→ TASK
Check each line of the records below for the word "Jahre" and copy those where it appears.

→ DATA FOR THE TASK
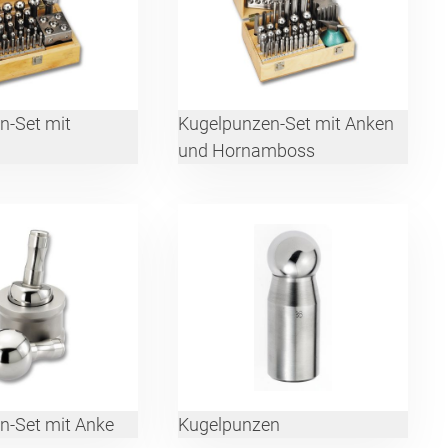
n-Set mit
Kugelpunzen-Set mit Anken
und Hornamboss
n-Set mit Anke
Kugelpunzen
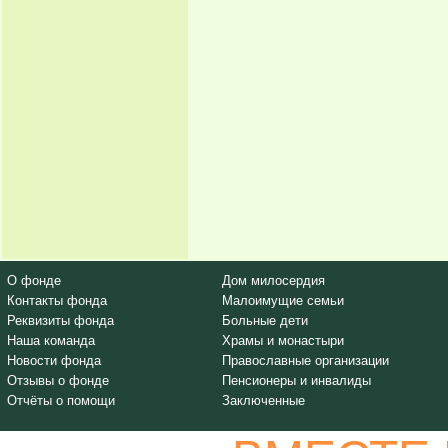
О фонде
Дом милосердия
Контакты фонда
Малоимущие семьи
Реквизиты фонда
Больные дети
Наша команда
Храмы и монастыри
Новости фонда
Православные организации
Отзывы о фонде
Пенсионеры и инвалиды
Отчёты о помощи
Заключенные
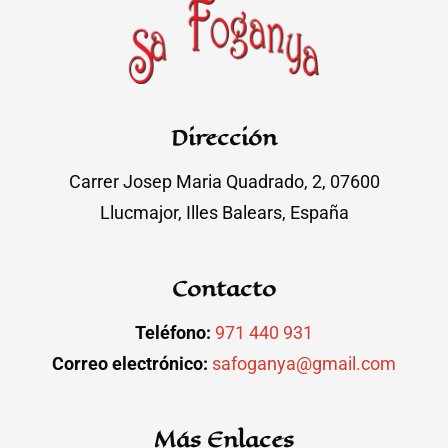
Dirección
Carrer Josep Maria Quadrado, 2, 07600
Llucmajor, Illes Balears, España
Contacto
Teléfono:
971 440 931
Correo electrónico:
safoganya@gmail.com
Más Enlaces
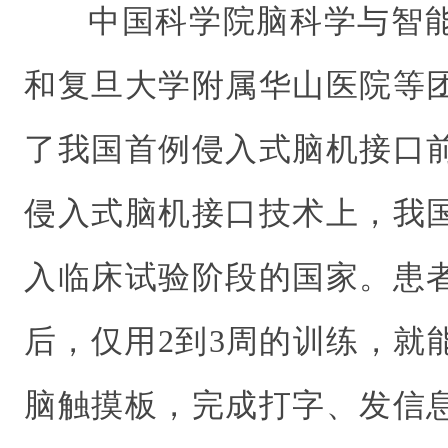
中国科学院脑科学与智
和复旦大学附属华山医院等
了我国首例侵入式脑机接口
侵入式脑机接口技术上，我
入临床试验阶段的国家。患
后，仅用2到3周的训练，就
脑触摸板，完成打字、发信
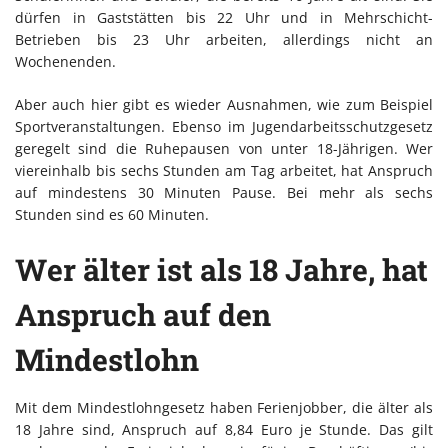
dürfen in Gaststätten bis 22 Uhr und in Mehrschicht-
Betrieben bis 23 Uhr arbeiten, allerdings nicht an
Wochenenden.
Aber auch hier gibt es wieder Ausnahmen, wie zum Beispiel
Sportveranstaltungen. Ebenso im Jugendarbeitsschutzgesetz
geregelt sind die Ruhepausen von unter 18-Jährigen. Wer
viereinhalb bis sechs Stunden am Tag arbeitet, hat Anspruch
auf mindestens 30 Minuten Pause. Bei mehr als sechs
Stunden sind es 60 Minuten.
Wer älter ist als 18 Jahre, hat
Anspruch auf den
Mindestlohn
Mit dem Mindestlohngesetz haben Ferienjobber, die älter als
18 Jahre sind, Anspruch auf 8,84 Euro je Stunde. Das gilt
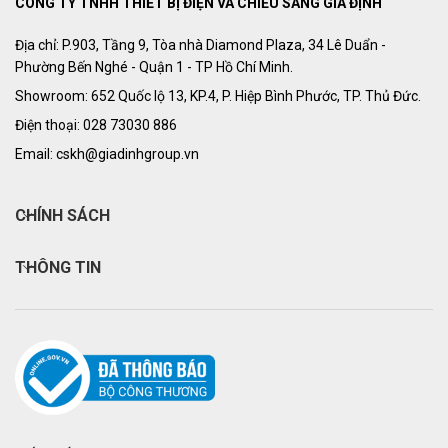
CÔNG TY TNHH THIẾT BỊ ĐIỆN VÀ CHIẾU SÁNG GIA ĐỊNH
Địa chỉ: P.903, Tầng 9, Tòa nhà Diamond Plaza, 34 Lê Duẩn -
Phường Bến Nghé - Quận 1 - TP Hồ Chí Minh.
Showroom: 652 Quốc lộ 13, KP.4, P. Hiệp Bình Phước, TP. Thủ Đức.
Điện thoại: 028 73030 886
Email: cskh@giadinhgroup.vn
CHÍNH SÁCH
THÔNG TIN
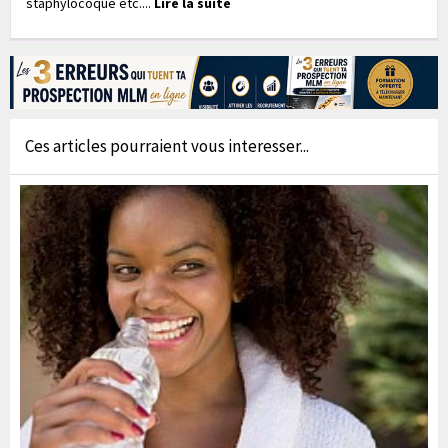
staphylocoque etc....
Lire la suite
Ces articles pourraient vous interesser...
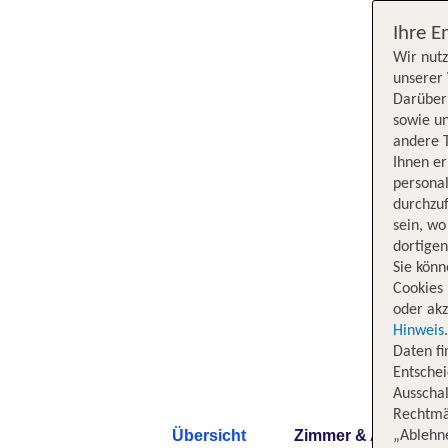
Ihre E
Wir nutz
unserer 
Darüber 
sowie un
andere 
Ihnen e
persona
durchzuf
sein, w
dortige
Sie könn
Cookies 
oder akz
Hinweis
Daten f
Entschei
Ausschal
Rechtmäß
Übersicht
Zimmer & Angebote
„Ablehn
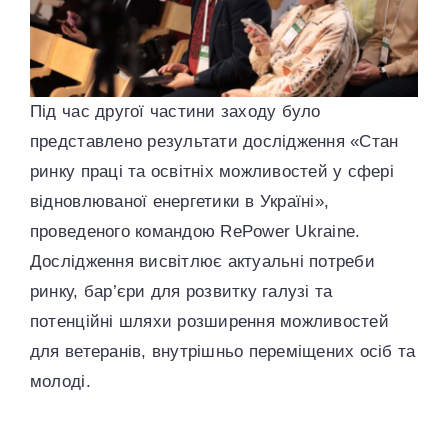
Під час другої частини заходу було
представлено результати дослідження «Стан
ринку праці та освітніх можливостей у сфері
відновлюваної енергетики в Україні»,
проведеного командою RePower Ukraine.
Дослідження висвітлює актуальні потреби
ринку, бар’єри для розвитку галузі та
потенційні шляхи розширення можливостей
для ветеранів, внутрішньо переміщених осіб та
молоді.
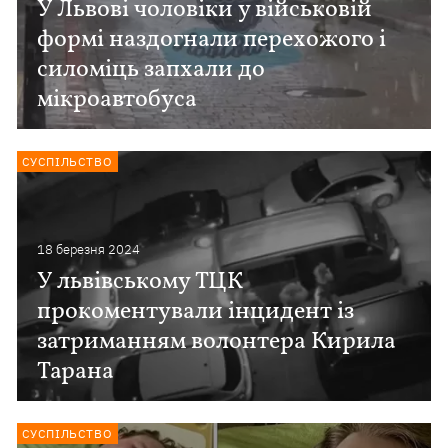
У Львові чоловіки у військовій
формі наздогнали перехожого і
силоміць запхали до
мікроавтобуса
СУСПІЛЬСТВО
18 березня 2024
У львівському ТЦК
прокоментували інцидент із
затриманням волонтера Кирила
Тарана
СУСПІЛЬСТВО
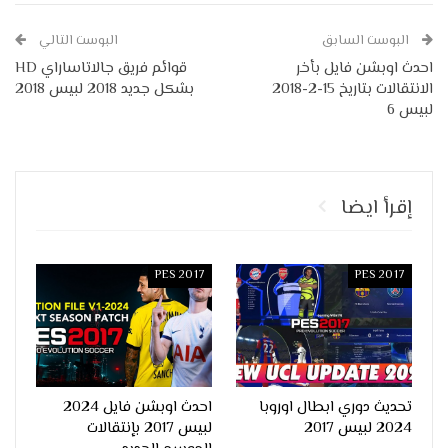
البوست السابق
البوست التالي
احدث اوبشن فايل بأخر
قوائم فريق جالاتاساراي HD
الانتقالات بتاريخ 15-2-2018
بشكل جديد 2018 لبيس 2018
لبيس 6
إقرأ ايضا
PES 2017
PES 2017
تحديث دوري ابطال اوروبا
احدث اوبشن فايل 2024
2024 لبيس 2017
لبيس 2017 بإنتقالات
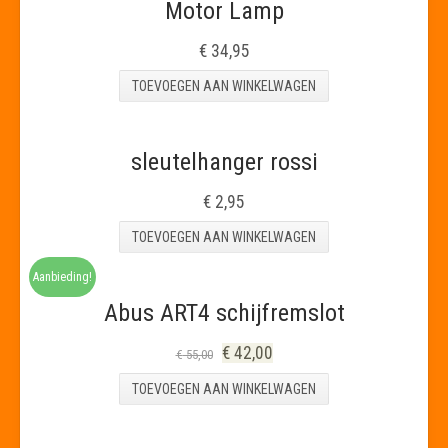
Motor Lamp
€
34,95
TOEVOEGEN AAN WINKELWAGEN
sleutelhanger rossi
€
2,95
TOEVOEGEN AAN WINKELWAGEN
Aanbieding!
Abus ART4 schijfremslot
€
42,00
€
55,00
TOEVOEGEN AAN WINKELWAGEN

→ ANSWER BOX
Wer älter ist als 18 Jahre, hat
18 Jahre sind, Anspruch auf 8,84 Euro je Stunde. Das gilt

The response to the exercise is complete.